GST was implemented in India with the slogan and motive of "One nation one tax", although this was the biggest reform in the Indian economy the impact of it was pretty much different on the various industries such as manufacturing, distribution, service providers etc. Let us throw some light on the impact on various industries.
Before GST every other manufacturer, distributor and retailer have to bear the burden of different indirect taxes (central and state both) which increased the administrative cost for them. Earlier under the VAT regime, Vat credit was not allowed on Excise Duty & there were multiple taxations as VAT was charged on Excise Duty.
But after the implementation of GST the situation of manufacturers, distributor and retailer have turned upside down. Now the GST has subsumed all the indirect taxes. It has removed the multiple points of taxation which were there earlier and even provide an input tax credit on the goods and services to them.
Before GST, in the year 2014, there were around 12,76,000 service providers who were paying taxes out of which more than 45% of tax was collected countrywide from them. Every IT industry, telecom industry, the insurance industry, banking and financial services etc. had a tax burden. But after the implementation of GST the deadweight of the tax is becoming lesser day by day but now they have register every place of business separately. In addition to this input tax credit is available on the goods, whereas earlier they use to get only service based credits. Now after GST it has become easier for them to determine whether a transaction is the supply of goods or service.
Logistics industry in India provides employment to around 22 million people in India. Before the implementation of GST, it was witnessing growth but at the lower rate due to different taxes that they had to follow which decreased the work efficiency of them. But now after the implementation of GST, it is rapidly growing and according to a survey it will furthermore improve from 165 Billion USD to 215 Billion USD in the year 2020. Earlier before GST, there was no centralized system like e-way bill which had created hurdles for them to expand their businesses.
Before GST the growth of pharmaceutical and health industry was growing slowly due to the complex tax structure. But now the situation has changed as now GST has hit the high spot by boosting the growth of generic medicine manufacturers and also has promoted medical tourism by simplifying the tax structure. Furthermore, these industries are hoping for a tax rebate to make the medicines more affordable for the common public.
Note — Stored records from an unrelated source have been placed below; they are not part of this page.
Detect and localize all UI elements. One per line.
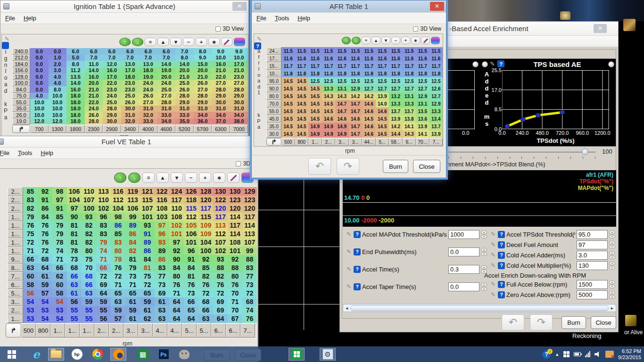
- afr-cell[interactable]: 11.7: [322, 62, 336, 70]
- ignition-3dview-checkbox[interactable]: [215, 26, 221, 32]
- ve-row-header[interactable]: 2...: [8, 196, 23, 204]
- ignition-cell[interactable]: 28.0: [212, 86, 230, 93]
- pencil-icon[interactable]: [421, 37, 430, 44]
- ve-cell[interactable]: 66: [198, 306, 213, 314]
- ve-cell[interactable]: 78: [52, 238, 67, 247]
- menu-help[interactable]: Help: [24, 15, 36, 22]
- afr-cell[interactable]: 14.5: [295, 92, 309, 100]
- afr-col-header[interactable]: 3...: [335, 138, 349, 146]
- ve-cell[interactable]: 70: [228, 289, 242, 297]
- afr-cell[interactable]: 12.5: [389, 77, 403, 85]
- ve-cell[interactable]: 81: [125, 255, 140, 263]
- action-center-icon[interactable]: ?: [542, 350, 551, 359]
- ignition-row-header[interactable]: 26.0: [12, 112, 30, 118]
- ve-cell[interactable]: 107: [82, 196, 96, 204]
- scroll-left-icon[interactable]: ◄: [343, 306, 350, 311]
- ve-cell[interactable]: 110: [169, 204, 184, 213]
- ignition-cell[interactable]: 24.0: [157, 80, 176, 87]
- ignition-cell[interactable]: 28.0: [230, 86, 248, 93]
- internet-explorer-icon[interactable]: e: [28, 348, 44, 361]
- ignition-cell[interactable]: 6.0: [66, 48, 85, 55]
- ignition-cell[interactable]: 21.0: [212, 67, 230, 74]
- afr-row-header[interactable]: 70.0: [266, 100, 281, 107]
- ve-cell[interactable]: 64: [169, 314, 184, 323]
- ve-cell[interactable]: 63: [23, 263, 38, 272]
- ignition-cell[interactable]: 37.0: [212, 118, 230, 125]
- afr-row-header[interactable]: 95.0: [266, 77, 281, 85]
- ignition-cell[interactable]: 32.0: [139, 112, 157, 118]
- afr-cell[interactable]: 11.8: [416, 70, 429, 77]
- afr-cell[interactable]: 12.6: [429, 85, 443, 92]
- menu-tools[interactable]: Tools: [275, 15, 289, 22]
- ve-cell[interactable]: 120: [228, 204, 242, 213]
- ve-cell[interactable]: 115: [184, 204, 198, 213]
- ve-cell[interactable]: 128: [198, 187, 213, 196]
- ignition-cell[interactable]: 10.0: [30, 106, 49, 112]
- ve-cell[interactable]: 91: [140, 230, 155, 238]
- ve-cell[interactable]: 59: [140, 297, 155, 306]
- spinner[interactable]: ▲▼: [609, 251, 615, 259]
- afr-col-header[interactable]: 44...: [362, 138, 376, 146]
- ve-cell[interactable]: 56: [96, 314, 111, 323]
- help-icon[interactable]: [2, 42, 9, 49]
- ignition-cell[interactable]: 31.0: [157, 106, 176, 112]
- paintbrush-icon[interactable]: ✎: [490, 60, 495, 67]
- afr-cell[interactable]: 14.7: [349, 100, 363, 107]
- ve-cell[interactable]: 72: [213, 289, 228, 297]
- ve-cell[interactable]: 79: [23, 213, 38, 221]
- ve-cell[interactable]: 78: [111, 255, 125, 263]
- afr-cell[interactable]: 14.9: [308, 130, 322, 138]
- afr-col-header[interactable]: 70...: [416, 138, 429, 146]
- ve-cell[interactable]: 116: [111, 187, 125, 196]
- help-icon[interactable]: ?: [354, 248, 361, 255]
- ve-cell[interactable]: 112: [184, 213, 198, 221]
- ve-cell[interactable]: 74: [52, 247, 67, 255]
- ve-cell[interactable]: 76: [198, 280, 213, 289]
- ignition-cell[interactable]: 7.0: [103, 55, 121, 61]
- ignition-cell[interactable]: 30.0: [121, 106, 140, 112]
- ve-cell[interactable]: 97: [169, 238, 184, 247]
- ignition-cell[interactable]: 9.0: [212, 48, 230, 55]
- ignition-col-header[interactable]: 6300: [212, 125, 230, 133]
- spin-down-icon[interactable]: ▼: [481, 252, 487, 256]
- ignition-cell[interactable]: 33.0: [139, 118, 157, 125]
- ignition-cell[interactable]: 6.0: [121, 48, 140, 55]
- ve-cell[interactable]: 72: [198, 289, 213, 297]
- ignition-cell[interactable]: 26.0: [121, 99, 140, 106]
- ve-cell[interactable]: 58: [52, 289, 67, 297]
- afr-cell[interactable]: 11.7: [403, 62, 416, 70]
- ignition-cell[interactable]: 7.0: [157, 55, 176, 61]
- afr-col-header[interactable]: 800: [295, 138, 309, 146]
- ve-cell[interactable]: 110: [96, 196, 111, 204]
- ve-cell[interactable]: 72: [140, 280, 155, 289]
- afr-cell[interactable]: 14.6: [362, 130, 376, 138]
- ignition-cell[interactable]: 19.0: [139, 74, 157, 80]
- ve-cell[interactable]: 113: [125, 196, 140, 204]
- edit-pencil-icon[interactable]: ✎: [490, 252, 496, 258]
- smooth-down-icon[interactable]: ↓: [132, 38, 143, 46]
- ve-cell[interactable]: 75: [140, 272, 155, 280]
- help-icon[interactable]: ?: [354, 266, 361, 273]
- ve-cell[interactable]: 63: [155, 306, 169, 314]
- ve-cell[interactable]: 91: [52, 204, 67, 213]
- ve-cell[interactable]: 62: [140, 314, 155, 323]
- ve-cell[interactable]: 75: [23, 230, 38, 238]
- ve-cell[interactable]: 107: [140, 204, 155, 213]
- ve-cell[interactable]: 72: [96, 272, 111, 280]
- ignition-cell[interactable]: 10.0: [30, 112, 49, 118]
- ve-cell[interactable]: 67: [228, 314, 242, 323]
- afr-cell[interactable]: 11.8: [308, 70, 322, 77]
- ve-cell[interactable]: 81: [67, 238, 82, 247]
- ve-cell[interactable]: 83: [23, 196, 38, 204]
- set-equal-icon[interactable]: =: [145, 38, 156, 46]
- afr-row-header[interactable]: 90.0: [266, 85, 281, 92]
- afr-cell[interactable]: 13.5: [416, 107, 429, 115]
- spin-up-icon[interactable]: ▲: [481, 230, 487, 234]
- ignition-row-header[interactable]: 75.0: [12, 93, 30, 99]
- ve-cell[interactable]: 69: [213, 297, 228, 306]
- ignition-cell[interactable]: 16.0: [66, 86, 85, 93]
- help-icon[interactable]: ?: [498, 291, 505, 298]
- ignition-row-header[interactable]: 35.0: [12, 106, 30, 112]
- ve-cell[interactable]: 61: [125, 297, 140, 306]
- ve-cell[interactable]: 80: [82, 247, 96, 255]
The e-commerce industry is progressing and growing rapidly in India. Introduction of GST has simplified the tax burden on the e-com sector as well as people who are the suppliers to these e-com operators. GST has introduced tax collection at source (TCS) to this sector due to which every e-commerce operator is liable to deposit the tax collected to the appropriate GST account. Currently, the rate of TCS is 1% which has to be adhered by all the e-commerce operator. In addition to this, it is mandatory to e-com operator to have a registered office or to have an authorized representative so as to gain the customer trust and loyalty.
Before GST it was important for every handset manufacturer had to set up their warehouses in every state and transfer stock. But after the implementation of GST, this industry has seen progress due to seamless stock management and by consolidating the need for warehouses in every state which in turn reduced the logistics cost too.
After logistics, the rate of employment to both skilled and unskilled labour in the textile industry is pretty high especially in remote areas or rural areas. Textile and apparel sectors contribute around 14% industrial production and provide India's export earnings of around 15% and these figures are likely to see an increase due to GST.
Real estate sector is the vast growing sector in the Indian economy and under GST it will see substantial growth due to the simplified tax structure. Soup to nut Impact of the GST cannot be determined on the real-estate industry but it gave transparency to the work-structure to this industry.
The agriculture sector in India is the most pivotal sector of the Indian economy. It gives employment to around 50% of people in India and comprises 18% of Indian GDP. GST has solved the problem of transportation of agricultural product across India by eradicating the check posts.
The automobile industry is the vast progressing industry as it manufactures thousands of vehicles on the daily basis. This industry caters the need of people by giving them vehicles to travel and the consumption rate is getting higher day by day. Introduction of the GST has given aid to the growth of this by unifying all the indirect taxes and thus increasing the production efficiency.
Under the GST regime, India has seen many startups rise and shine by giving them a growth-friendly environment. GST India model has brought many features such as tax credit on purchases, easy registration and tax payments, unrestrained movement o goods and services which has proved to be helpful for the growth of startups.